Dunque, parliamo dei Dysfunctional By Choice. O, in forma più breve, DysBy. Non è stato così immediato trovare notizie su questo gruppo francese, ma navigando su internet e accumulando le notizie trovate qua e là, mi è stato possibile tracciare un quadro abbastanza esauriente della carriera del gruppo fino ad oggi.

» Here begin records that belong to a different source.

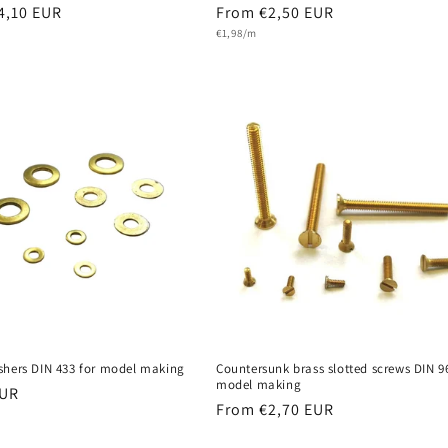
r
4,10 EUR
Regular
From €2,50 EUR
Unit
price
€1,98/m
price
shers DIN 433 for model making
Countersunk brass slotted screws DIN 9
model making
r
EUR
Regular
From €2,70 EUR
price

I Dysfunctional By Choice, provenienti dall'area parigina della Francia, si sono formati nel 1996. Nel 1998, la band ha pubblicato un MCD omonimo, che gli ha fruttato una certa notorietà nella propria regione, e gli ha aperto le porte di molti concerti.
A breve distanza dall'esordio, i Dysby sono tornati sulle scene con "Beta", un lavoro di quattro tracce. Alle influenze dichiarate degli esordi (Nirvana, Rage Against The Machine, Tool, Helmet), se ne sono aggiunte di nuove (NIN, At The Drive in): la nuova direzione artistica ha portato quindi il gruppo alla creazione di una trilogia, i cui capitoli successivi sono stati intitolati "Gamma" e "Delta".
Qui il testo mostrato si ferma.